Another ingrained example of wishful thinking is that Western-trained local security forces will be able to contain an insurgency and so allow the military aspect of an intervention to conclude. But in typically fragmented societies, loyalty is not necessarily to the central government, and members of the security forces are unlikely to want to risk their lives for a nation-building project that they hardly buy into.
Between the lack of capable, in most cases corrupt, domestic leadership, and impatience and lack of stamina on behalf of those conducting an intervention, its collapse is almost inevitable. The notion of fighting wars on the other side of the world and expecting to shape the future of countries with different histories, social and political structures and cultures, is questionable to begin with. But believing that this can be done instantly, or even over the course of 20 years in the case of Afghanistan (and Vietnam), may justifiably be regarded as delusional.
For a military-political intervention to stand any chance of success it must support the local population to develop its own model of governance through a painstaking national dialogue, one that combines universal international norms, but, crucially, one that also fits local conditions culturally and historically. It cannot be done by imposing a foreign way of life. This also requires the development of authentic local leadership, and not dealing with those who know how to manipulate Western decision makers and media because they have spent time studying and working in the West.

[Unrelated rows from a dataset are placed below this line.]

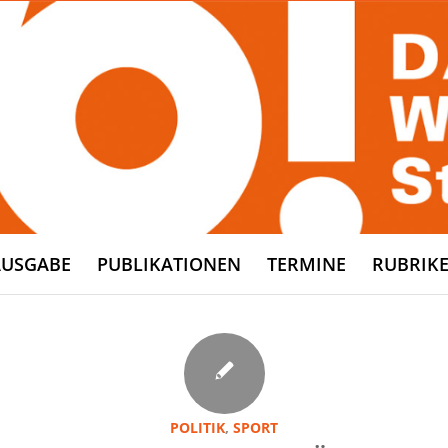
AUSGABE
PUBLIKATIONEN
TERMINE
RUBRIK
POLITIK
,
SPORT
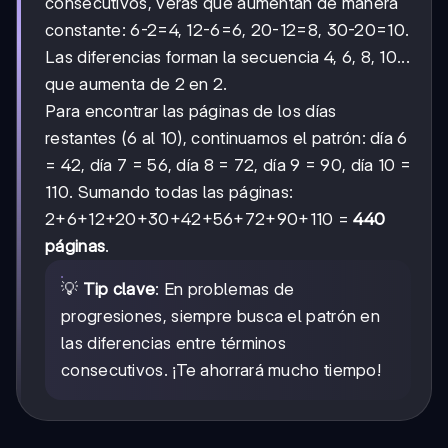
consecutivos, verás que aumentan de manera
constante: 6-2=4, 12-6=6, 20-12=8, 30-20=10.
Las diferencias forman la secuencia 4, 6, 8, 10...
que aumenta de 2 en 2.
Para encontrar las páginas de los días
restantes (6 al 10), continuamos el patrón: día 6
= 42, día 7 = 56, día 8 = 72, día 9 = 90, día 10 =
110. Sumando todas las páginas:
2+6+12+20+30+42+56+72+90+110 =
440
páginas
.
💡
Tip clave
: En problemas de
progresiones, siempre busca el patrón en
las diferencias entre términos
consecutivos. ¡Te ahorrará mucho tiempo!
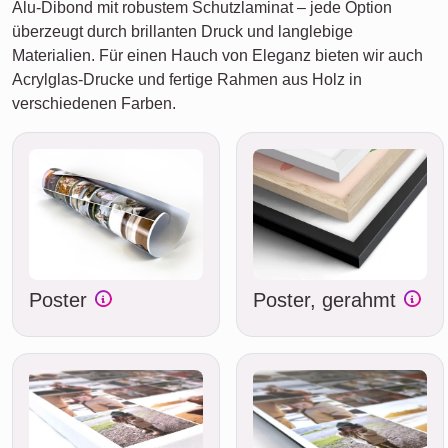
Alu-Dibond mit robustem Schutzlaminat – jede Option
überzeugt durch brillanten Druck und langlebige
Materialien. Für einen Hauch von Eleganz bieten wir auch
Acrylglas-Drucke und fertige Rahmen aus Holz in
verschiedenen Farben.
Poster
Poster, gerahmt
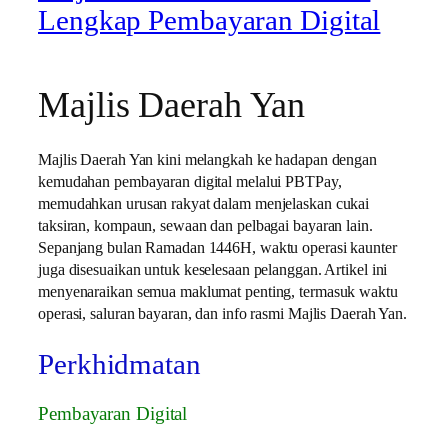
Lengkap Pembayaran Digital
Majlis Daerah Yan
Majlis Daerah Yan kini melangkah ke hadapan dengan
kemudahan pembayaran digital melalui PBTPay,
memudahkan urusan rakyat dalam menjelaskan cukai
taksiran, kompaun, sewaan dan pelbagai bayaran lain.
Sepanjang bulan Ramadan 1446H, waktu operasi kaunter
juga disesuaikan untuk keselesaan pelanggan. Artikel ini
menyenaraikan semua maklumat penting, termasuk waktu
operasi, saluran bayaran, dan info rasmi Majlis Daerah Yan.
Perkhidmatan
Pembayaran Digital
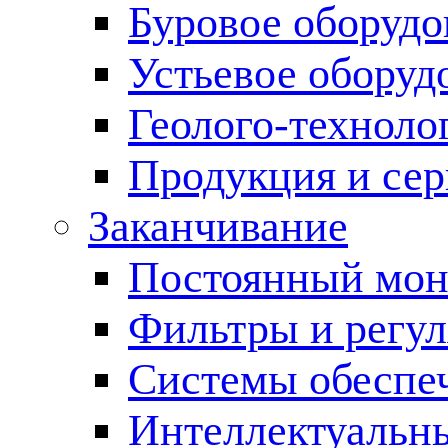
Буровое оборуд
Устьевое оборуд
Геолого-техноло
Продукция и сер
Заканчивание
Постоянный мон
Фильтры и регул
Cистемы обеспеч
Интеллектуальн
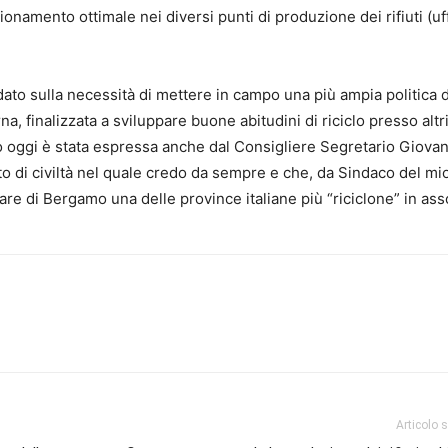
zionamento ottimale nei diversi punti di produzione dei rifiuti (uff
to sulla necessità di mettere in campo una più ampia politica d
, finalizzata a sviluppare buone abitudini di riciclo presso altri
to oggi è stata espressa anche dal Consigliere Segretario Giovan
tto di civiltà nel quale credo da sempre e che, da Sindaco del mi
e di Bergamo una delle province italiane più “riciclone” in ass
Articolo 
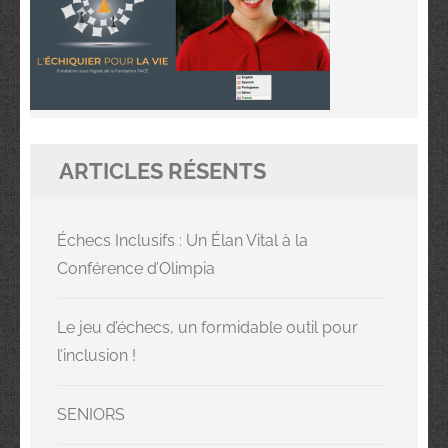
ARTICLES RÉSENTS
Échecs Inclusifs : Un Élan Vital à la
Conférence d’Olimpia
Le jeu d’échecs, un formidable outil pour
l’inclusion !
SENIORS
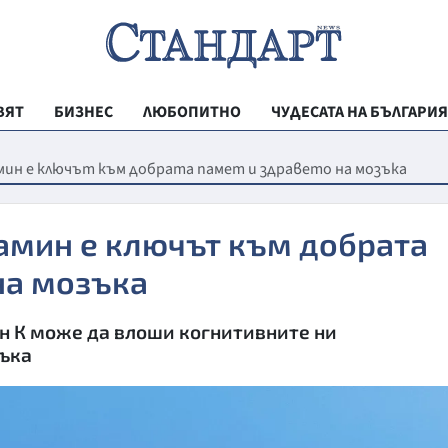
ВЯТ
БИЗНЕС
ЛЮБОПИТНО
ЧУДЕСАТА НА БЪЛГАРИЯ
РЕГИОНАЛНИ
мин е ключът към добрата памет и здравето на мозъка
ВЕСТНИК СТА
МЛАДЕЖКА АК
амин е ключът към добрата
ЗДРАВЕ
на мозъка
ОБРАЗОВАНИ
н К може да влоши когнитивните ни
МОЯТ ГРАД
зъка
ТЕХНОЛОГИИ
ДА!НА БЪЛГАР
ДА! НА БЪЛГ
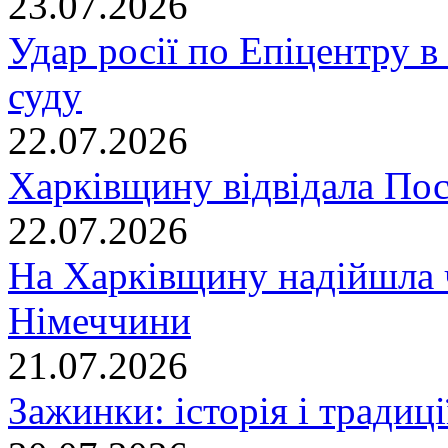
23.07.2026
Удар росії по Епіцентру в
суду
22.07.2026
Харківщину відвідала По
22.07.2026
На Харківщину надійшла 
Німеччини
21.07.2026
Зажинки: історія і традиц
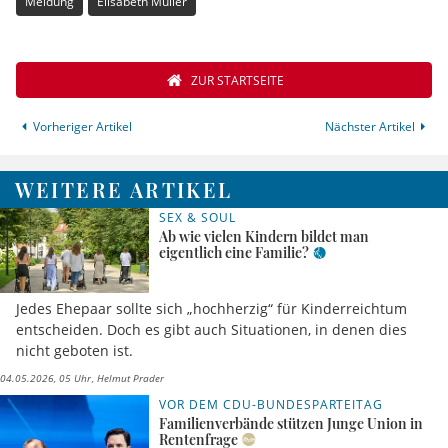
Meldung
Elisabeth Müller
ZUR STARTSEITE
Vorheriger Artikel
Nächster Artikel
WEITERE ARTIKEL
SEX & SOUL
Ab wie vielen Kindern bildet man
eigentlich eine Familie?
Jedes Ehepaar sollte sich „hochherzig“ für Kinderreichtum
entscheiden. Doch es gibt auch Situationen, in denen dies
nicht geboten ist.
04.05.2026, 05 Uhr
Helmut Prader
VOR DEM CDU-BUNDESPARTEITAG
Familienverbände stützen Junge Union in
Rentenfrage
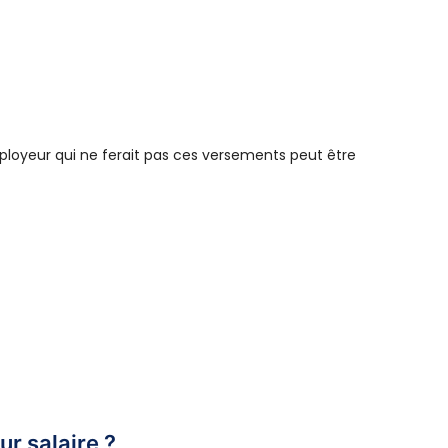
ployeur qui ne ferait pas ces versements peut être
ur salaire ?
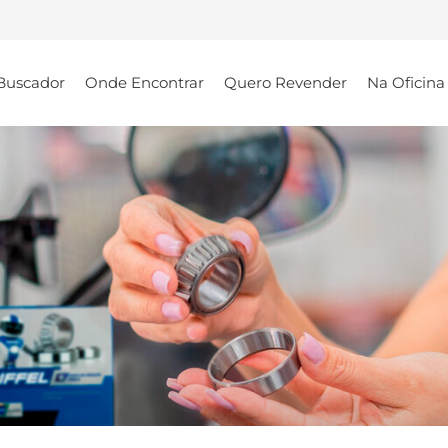
Buscador
Onde Encontrar
Quero Revender
Na Oficina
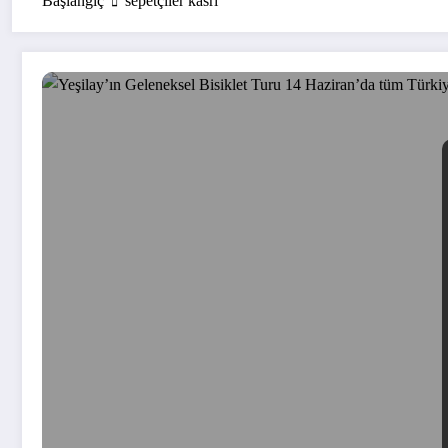
Başlangıç
sepetçiler kasrı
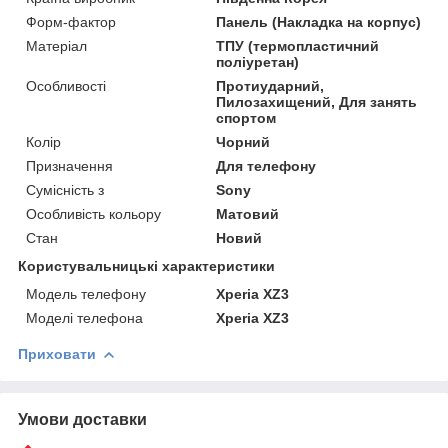
Форм-фактор
Панель (Накладка на корпус)
Матеріал
ТПУ (термопластичний
поліуретан)
Особливості
Протиударний,
Пилозахищений, Для занять
спортом
Колір
Чорний
Призначення
Для телефону
Сумісність з
Sony
Особливість кольору
Матовий
Стан
Новий
Користувальницькі характеристики
Модель телефону
Xperia XZ3
Моделі телефона
Xperia XZ3
Приховати
Умови доставки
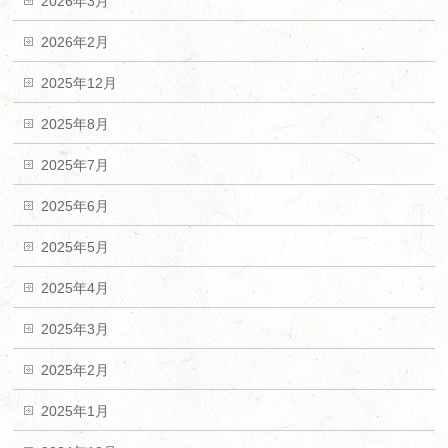
2026年3月
2026年2月
2025年12月
2025年8月
2025年7月
2025年6月
2025年5月
2025年4月
2025年3月
2025年2月
2025年1月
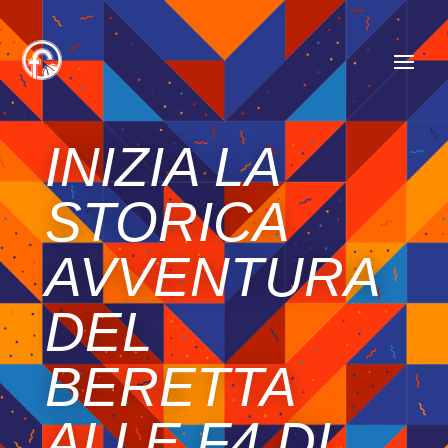
INIZIA LA
STORICA
AVVENTURA
DEL
BERETTA
ALLE F4 DI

The experience of Afghanistan will reverberate for some time across the world, and for a while at least will deter the mere thought of overseas intervention. However, it remains to be seen whether the US and its allies are capable of learning the right lessons on how to ensure their security and to advocate and promote their values and norms, without messing with the lives of millions of people before abandoning them to their fate.